Everything You Thought About Behavioral Economics Is Wrong
The well-known story of how the Economist magazine’s clever pricing led to a dramatic increase in premium subscriptions – an example of the asymmetric dominance or decoy effect1 – is probably incorrect. And it doesn't really matter.
Two separate journal articles published this year have failed to replicate this classic finding after multiple attempts with thousands of participants (Frederick, Lee, & Baskin, 2014; Yang & Lynn, 2014). These studies have helped clarify that the asymmetric dominance effect generally only occurs with salient, numerically-defined attributes in which the dominance relationship is readily encoded. In the Economist example, the choices are defined by a jumble of words and numbers. It is much easier to compare $59 to $125 than “Economist.com subscription” to “Print & web subscription.” Combining these two dimensions mutes the effect.
Why did the example “work” ten years ago and why is it “not working” today? Nobody knows. Perhaps the concept of a print magazine is simply less relevant in 2014. Perhaps participants in earlier studies were unintentionally biased in some unrecognized manner. Perhaps the random perturbations of behavior flew under the arbitrary 5% level in statistical significance testing [pdf].
The true reason for the discrepancy, if it could be determined, is irrelevant.
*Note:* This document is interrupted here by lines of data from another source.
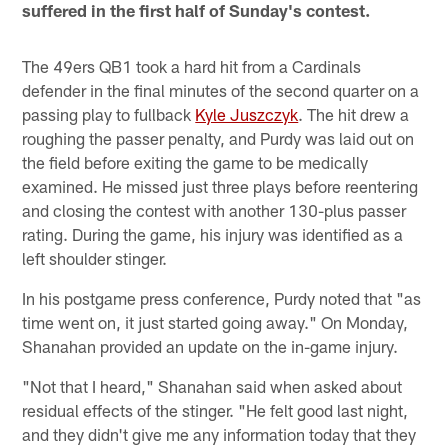
suffered in the first half of Sunday's contest.
The 49ers QB1 took a hard hit from a Cardinals
defender in the final minutes of the second quarter on a
passing play to fullback
Kyle Juszczyk
. The hit drew a
roughing the passer penalty, and Purdy was laid out on
the field before exiting the game to be medically
examined. He missed just three plays before reentering
and closing the contest with another 130-plus passer
rating. During the game, his injury was identified as a
left shoulder stinger.
In his postgame press conference, Purdy noted that "as
time went on, it just started going away." On Monday,
Shanahan provided an update on the in-game injury.
"Not that I heard," Shanahan said when asked about
residual effects of the stinger. "He felt good last night,
and they didn't give me any information today that they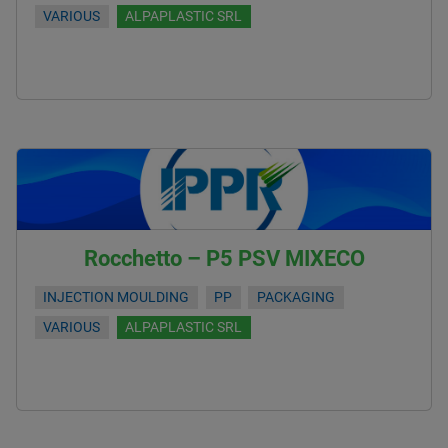
VARIOUS
ALPAPLASTIC SRL
Rocchetto – P5 PSV MIXECO
INJECTION MOULDING
PP
PACKAGING
VARIOUS
ALPAPLASTIC SRL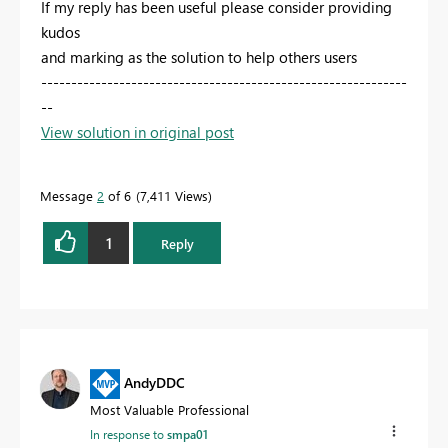
If my reply has been useful please consider providing
kudos
and marking as the solution to help others users
-------------------------------------------------------------
--
View solution in original post
Message
2
of 6
7,411 Views
1
Reply
AndyDDC
Most Valuable Professional
In response to
smpa01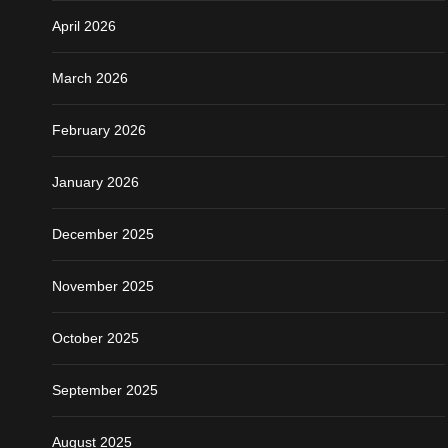
April 2026
March 2026
February 2026
January 2026
December 2025
November 2025
October 2025
September 2025
August 2025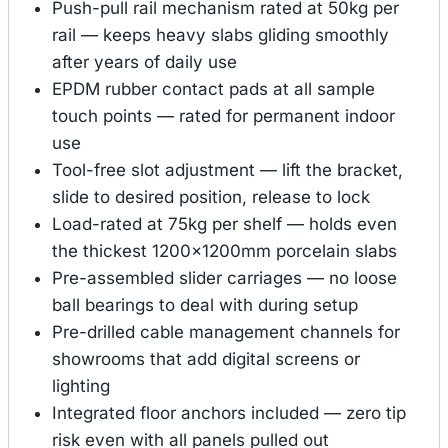
Push-pull rail mechanism rated at 50kg per
rail — keeps heavy slabs gliding smoothly
after years of daily use
EPDM rubber contact pads at all sample
touch points — rated for permanent indoor
use
Tool-free slot adjustment — lift the bracket,
slide to desired position, release to lock
Load-rated at 75kg per shelf — holds even
the thickest 1200×1200mm porcelain slabs
Pre-assembled slider carriages — no loose
ball bearings to deal with during setup
Pre-drilled cable management channels for
showrooms that add digital screens or
lighting
Integrated floor anchors included — zero tip
risk even with all panels pulled out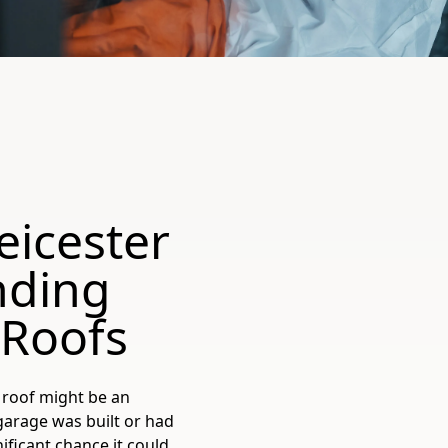
eicester
nding
 Roofs
 roof might be an
 garage was built or had
nificant chance it could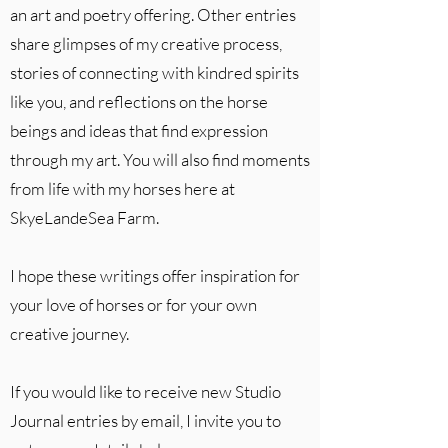
an art and poetry offering. Other entries
share glimpses of my creative process,
stories of connecting with kindred spirits
like you, and reflections on the horse
beings and ideas that find expression
through my art. You will also find moments
from life with my horses here at
SkyeLandeSea Farm.
I hope these writings offer inspiration for
your love of horses or for your own
creative journey.
If you would like to receive new Studio
Journal entries by email, I invite you to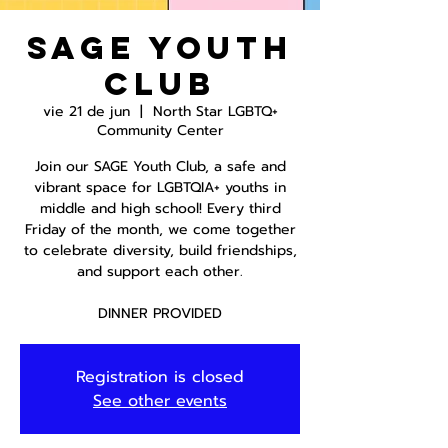
SAGE Youth
Club
vie 21 de jun
  |  
North Star LGBTQ+
Community Center
Join our SAGE Youth Club, a safe and
vibrant space for LGBTQIA+ youths in
middle and high school! Every third
Friday of the month, we come together
to celebrate diversity, build friendships,
and support each other.
DINNER PROVIDED
Registration is closed
See other events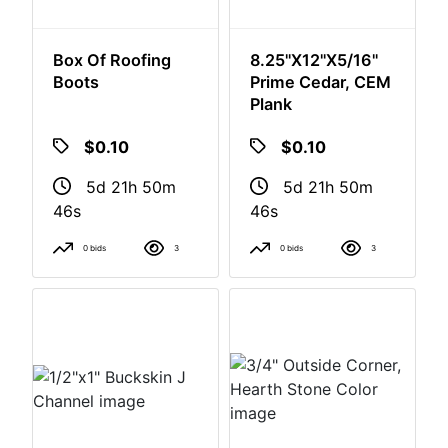
Box Of Roofing
8.25"x12"x5/16"
Boots
Prime Cedar, CEM
Plank
$0.10
$0.10
5d 21h 50m
5d 21h 50m
46s
46s
0 bids
3
0 bids
3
The Economist example teaches us this crucial lesson: behavioral science research cannot tell us what will or will not translate into the real world. Nor does it claim to. All it can do is suggest ways of thinking about the problem and point us in some general directions for experimentation.
Taken together, the behavioral science literature represents a tour de force of how bad we are at things we think we are pretty good at. There is not – and can never be – a grand theory that explains all of these observations. Behavioral decision theory is not a closed-ended discipline. We have some decent constructs and psychological models, but behavioral predictions in multifactorial decision contexts are hard to make and even harder to defend. I admire and applaud authors who deftly translate academic research into accessible vignettes for a general audience, but stories lifted from academic journals are not designed to translate directly into the messy real world. That’s precisely why the Economist example might not work today, and that’s why it doesn’t matter whether it works.
This reality ought not discourage. While human behavior is complicated, the heuristic value of this research is substantial, and applications to public policy and health care are particularly encouraging. It will simply require leaders with intellectual honesty, perseverance, and a dedication to experimentation to derive practical value from the groundwork laid by decades of research.
1 If you need a brief primer on asymmetric dominance, Wikipedia has a decent article. To be fair, this is not a pure example of the asymmetric dominance effect, as the third option completely dominates the second, but this is a distinction unimportant to the broader point.